Und weil unmittelbar vor dem Anpfiff auch noch Linksaußen Marcel Schiller und Torwart Till Klimpke positiv getestet wurden, war der 39-jährige Bitter sogar der einzig verfügbare Keeper der deutschen Mannschaft. Eine lange Eingewöhnungszeit brauchte der Weltmeister von 2007 allerdings nicht. Schon im ersten Durchgang parierte der Routinier einige Wurfversuche der Polen. Und auch der Rest des Teams schien sich angesichts der erheblichen Personalprobleme zu sagen: Jetzt erst recht! EM-Neulinge Köster oder Steinert liefen phasenweise zur Höchstform auf. Es ging ja auch nicht anders. Denn sonst war ja kaum noch jemand da.

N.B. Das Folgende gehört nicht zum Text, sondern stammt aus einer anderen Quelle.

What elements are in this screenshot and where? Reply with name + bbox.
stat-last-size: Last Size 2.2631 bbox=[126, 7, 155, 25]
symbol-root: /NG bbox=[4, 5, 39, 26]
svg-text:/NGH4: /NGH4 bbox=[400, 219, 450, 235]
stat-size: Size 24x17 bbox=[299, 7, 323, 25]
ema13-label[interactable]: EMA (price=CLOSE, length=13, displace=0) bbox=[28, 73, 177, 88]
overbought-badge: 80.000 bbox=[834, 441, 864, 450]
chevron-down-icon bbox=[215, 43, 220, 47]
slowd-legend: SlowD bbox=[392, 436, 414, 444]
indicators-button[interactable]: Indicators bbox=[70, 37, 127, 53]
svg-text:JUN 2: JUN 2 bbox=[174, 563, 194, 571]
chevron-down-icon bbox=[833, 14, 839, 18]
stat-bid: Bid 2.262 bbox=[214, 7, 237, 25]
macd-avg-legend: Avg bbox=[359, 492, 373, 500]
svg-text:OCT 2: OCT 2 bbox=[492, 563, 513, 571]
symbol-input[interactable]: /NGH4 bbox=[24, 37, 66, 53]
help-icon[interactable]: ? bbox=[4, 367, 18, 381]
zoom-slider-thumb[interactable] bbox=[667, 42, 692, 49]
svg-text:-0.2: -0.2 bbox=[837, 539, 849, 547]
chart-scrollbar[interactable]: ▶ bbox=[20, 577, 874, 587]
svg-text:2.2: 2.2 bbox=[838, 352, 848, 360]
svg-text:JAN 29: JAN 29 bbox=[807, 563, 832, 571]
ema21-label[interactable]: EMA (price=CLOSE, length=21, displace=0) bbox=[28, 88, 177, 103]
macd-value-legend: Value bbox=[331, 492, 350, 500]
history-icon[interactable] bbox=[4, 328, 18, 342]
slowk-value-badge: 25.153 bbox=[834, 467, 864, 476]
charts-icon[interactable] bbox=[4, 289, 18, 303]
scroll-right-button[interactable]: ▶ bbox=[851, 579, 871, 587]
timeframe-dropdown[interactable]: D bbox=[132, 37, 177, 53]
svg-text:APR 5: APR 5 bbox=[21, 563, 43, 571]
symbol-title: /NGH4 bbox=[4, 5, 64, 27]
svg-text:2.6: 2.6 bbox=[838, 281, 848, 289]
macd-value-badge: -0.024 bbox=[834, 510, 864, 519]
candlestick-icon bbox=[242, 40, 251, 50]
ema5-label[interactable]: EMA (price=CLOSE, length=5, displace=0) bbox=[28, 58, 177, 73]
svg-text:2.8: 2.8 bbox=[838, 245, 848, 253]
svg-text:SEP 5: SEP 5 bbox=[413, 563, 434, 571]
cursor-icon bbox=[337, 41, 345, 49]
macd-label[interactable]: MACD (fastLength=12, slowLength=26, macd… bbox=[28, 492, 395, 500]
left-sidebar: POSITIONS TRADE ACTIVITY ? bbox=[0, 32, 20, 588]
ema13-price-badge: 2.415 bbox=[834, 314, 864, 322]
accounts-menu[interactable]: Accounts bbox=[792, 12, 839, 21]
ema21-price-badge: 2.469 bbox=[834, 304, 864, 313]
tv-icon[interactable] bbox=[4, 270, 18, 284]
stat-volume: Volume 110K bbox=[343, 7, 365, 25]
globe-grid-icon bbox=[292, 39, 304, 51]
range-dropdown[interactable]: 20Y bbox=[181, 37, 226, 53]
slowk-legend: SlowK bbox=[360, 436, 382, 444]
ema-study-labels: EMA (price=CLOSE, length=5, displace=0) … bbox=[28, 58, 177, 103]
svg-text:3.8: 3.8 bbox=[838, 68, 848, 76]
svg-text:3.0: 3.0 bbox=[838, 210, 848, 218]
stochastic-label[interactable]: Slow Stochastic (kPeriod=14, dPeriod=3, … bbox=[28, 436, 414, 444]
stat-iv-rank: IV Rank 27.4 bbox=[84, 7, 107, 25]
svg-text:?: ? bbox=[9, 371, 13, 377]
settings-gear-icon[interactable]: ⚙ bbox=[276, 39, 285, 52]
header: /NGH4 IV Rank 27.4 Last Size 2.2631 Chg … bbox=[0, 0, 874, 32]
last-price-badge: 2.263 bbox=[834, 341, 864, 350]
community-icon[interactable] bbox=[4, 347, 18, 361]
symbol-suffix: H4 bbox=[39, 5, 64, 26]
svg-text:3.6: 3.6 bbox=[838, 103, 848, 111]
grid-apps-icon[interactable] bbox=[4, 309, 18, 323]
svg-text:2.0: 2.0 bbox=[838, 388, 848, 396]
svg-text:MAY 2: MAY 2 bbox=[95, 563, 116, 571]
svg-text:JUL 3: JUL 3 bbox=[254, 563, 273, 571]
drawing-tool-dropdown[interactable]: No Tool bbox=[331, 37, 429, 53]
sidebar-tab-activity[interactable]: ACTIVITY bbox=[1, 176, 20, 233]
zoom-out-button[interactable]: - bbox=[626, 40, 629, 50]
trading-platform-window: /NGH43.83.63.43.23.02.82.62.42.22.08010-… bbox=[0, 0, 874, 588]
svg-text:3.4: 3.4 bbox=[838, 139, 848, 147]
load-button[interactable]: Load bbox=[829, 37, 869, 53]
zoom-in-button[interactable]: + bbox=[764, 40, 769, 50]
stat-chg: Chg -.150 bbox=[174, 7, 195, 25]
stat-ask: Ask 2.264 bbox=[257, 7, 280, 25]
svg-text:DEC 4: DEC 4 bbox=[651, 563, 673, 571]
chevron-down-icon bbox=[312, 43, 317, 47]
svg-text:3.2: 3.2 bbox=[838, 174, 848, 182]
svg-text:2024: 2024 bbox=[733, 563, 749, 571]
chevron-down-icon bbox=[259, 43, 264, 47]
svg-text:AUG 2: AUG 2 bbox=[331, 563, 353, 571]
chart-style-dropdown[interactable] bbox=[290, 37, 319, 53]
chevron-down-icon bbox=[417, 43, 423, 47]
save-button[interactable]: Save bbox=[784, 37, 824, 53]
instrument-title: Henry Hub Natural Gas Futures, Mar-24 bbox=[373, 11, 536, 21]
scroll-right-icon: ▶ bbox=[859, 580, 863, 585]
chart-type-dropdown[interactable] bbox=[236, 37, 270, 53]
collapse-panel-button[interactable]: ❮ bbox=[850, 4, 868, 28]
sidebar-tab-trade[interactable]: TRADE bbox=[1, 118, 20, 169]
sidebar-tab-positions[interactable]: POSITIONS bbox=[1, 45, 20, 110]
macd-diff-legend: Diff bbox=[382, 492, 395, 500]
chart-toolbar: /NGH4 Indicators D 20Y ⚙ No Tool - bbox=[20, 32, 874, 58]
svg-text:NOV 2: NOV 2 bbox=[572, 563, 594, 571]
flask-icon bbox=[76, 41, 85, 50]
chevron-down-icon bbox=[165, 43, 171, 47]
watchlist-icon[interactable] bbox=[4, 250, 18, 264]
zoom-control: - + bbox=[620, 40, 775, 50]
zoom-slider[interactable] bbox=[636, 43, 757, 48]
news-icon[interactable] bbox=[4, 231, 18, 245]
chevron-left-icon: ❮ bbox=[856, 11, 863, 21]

Torhüter Bitter musste durchspielen

«Gnadenlose Emotionen. Es war einfach begeisternd, was die Jungs gezeigt haben», sagte DHB-Sportvorstand Axel Kromer zur Halbzeit. «Wir hatten viel Energie und Spannung, um dagegenzuhalten», sagte Steinert. Neben Bitter dürften auch Drux, Wiede, Dahmke und Firnhaber in der Nacht zuvor nur wenig geschlafen haben, trotzdem wehrte sich die DHB-Auswahl mit aller Macht gegen den Corona-Ausbruch und die zuvor im Turnier so souveränen Polen. Weil neben Klimpke auch der zweite Torhüter Andreas Wolff wegen Corona ausfiel, musste Bitter durchspielen.

Und wenn seinen Vorderleuten mal die Puste ausging, war der Oldie vom HSV Hamburg da. Als der junge Köster etwa in der 39. Minute in der eigenen Hälfte leichtfertig den Ball verlor, glänzte Bitter mit einer überragenden Parade gegen den frei vor ihm auftauchenden Polen. Dabei hatte Bitter kaum Handball trainiert in den vergangenen Tagen. Die gesamte deutsche Mannschaft hatte sich ebenfalls nicht mit einem Abschlusstraining auf die Partie vorbereiten können, weil sie noch auf die Ergebnisse ihrer Corona-Tests hatte warten müssen. «So etwas gab es noch nie», sagte Gislason im ZDF.

Zwei weitere Nachnominierungen

Dass ein Bundestrainer noch nicht weiß, welcher Kader ihm in zwei Tagen im ersten Hauptrundenspiel der EM zur Verfügung steht, gab es so auch noch nie. Um wenigstens wieder 16 Spieler zu haben, nominierte der DHB noch am Dienstag Torhüter Daniel Rebmann von Frisch Auf Göppingen sowie Außen Patrick Zieker vom TVB Stuttgart nach. Beide sollen am Mittwochmorgen zum Team stoßen. Ob danach noch weitere Corona-Fälle hinzu kommen, bleibt offen. Einen sportlichen Schaden hat die DHB-Auswahl dadurch aber auch noch nicht erlitten.